### WORK TO BE COMPLETED
Look for the string "Home" in the material below. Copy every line where you find it.
= = = = = = =
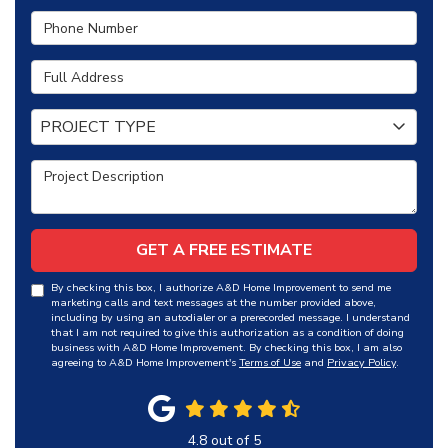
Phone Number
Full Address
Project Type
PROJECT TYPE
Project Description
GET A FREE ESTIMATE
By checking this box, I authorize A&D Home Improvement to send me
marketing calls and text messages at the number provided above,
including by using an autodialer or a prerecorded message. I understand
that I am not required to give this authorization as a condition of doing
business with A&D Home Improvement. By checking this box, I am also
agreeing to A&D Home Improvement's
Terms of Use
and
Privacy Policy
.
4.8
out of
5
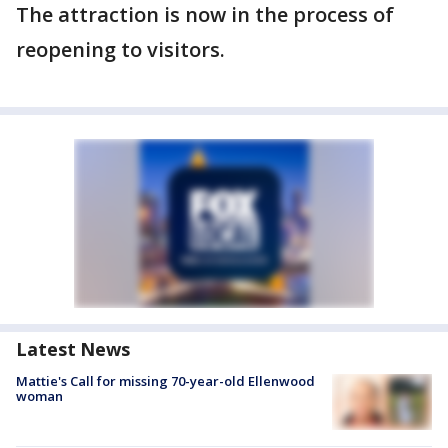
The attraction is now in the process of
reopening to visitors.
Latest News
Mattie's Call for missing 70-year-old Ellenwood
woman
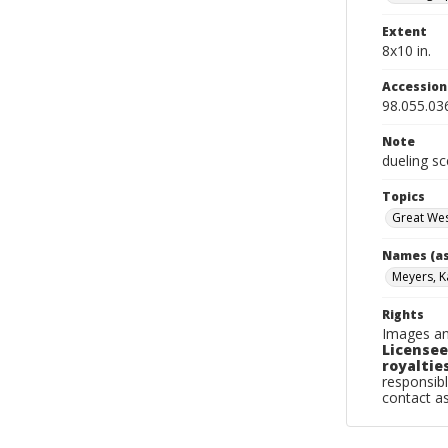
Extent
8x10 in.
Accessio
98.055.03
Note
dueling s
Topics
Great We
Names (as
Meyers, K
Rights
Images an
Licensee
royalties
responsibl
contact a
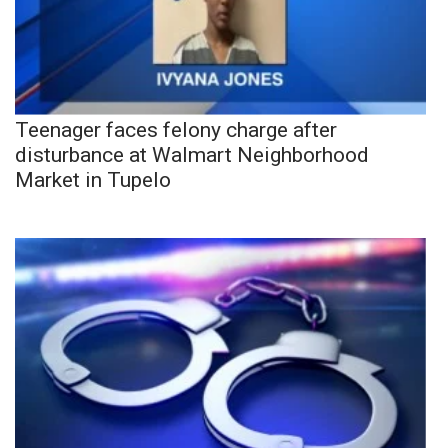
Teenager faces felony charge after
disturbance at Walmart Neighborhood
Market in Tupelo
= = = = = = =
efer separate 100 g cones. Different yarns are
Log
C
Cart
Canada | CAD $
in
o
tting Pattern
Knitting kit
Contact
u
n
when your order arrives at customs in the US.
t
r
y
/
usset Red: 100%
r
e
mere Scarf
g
= = = = = = =
### WRITTEN RESPONSE
By checking this box, I authorize A&D Home Improvement to send me
business with A&D Home Improvement. By checking this box, I am also
agreeing to A&D Home Improvement's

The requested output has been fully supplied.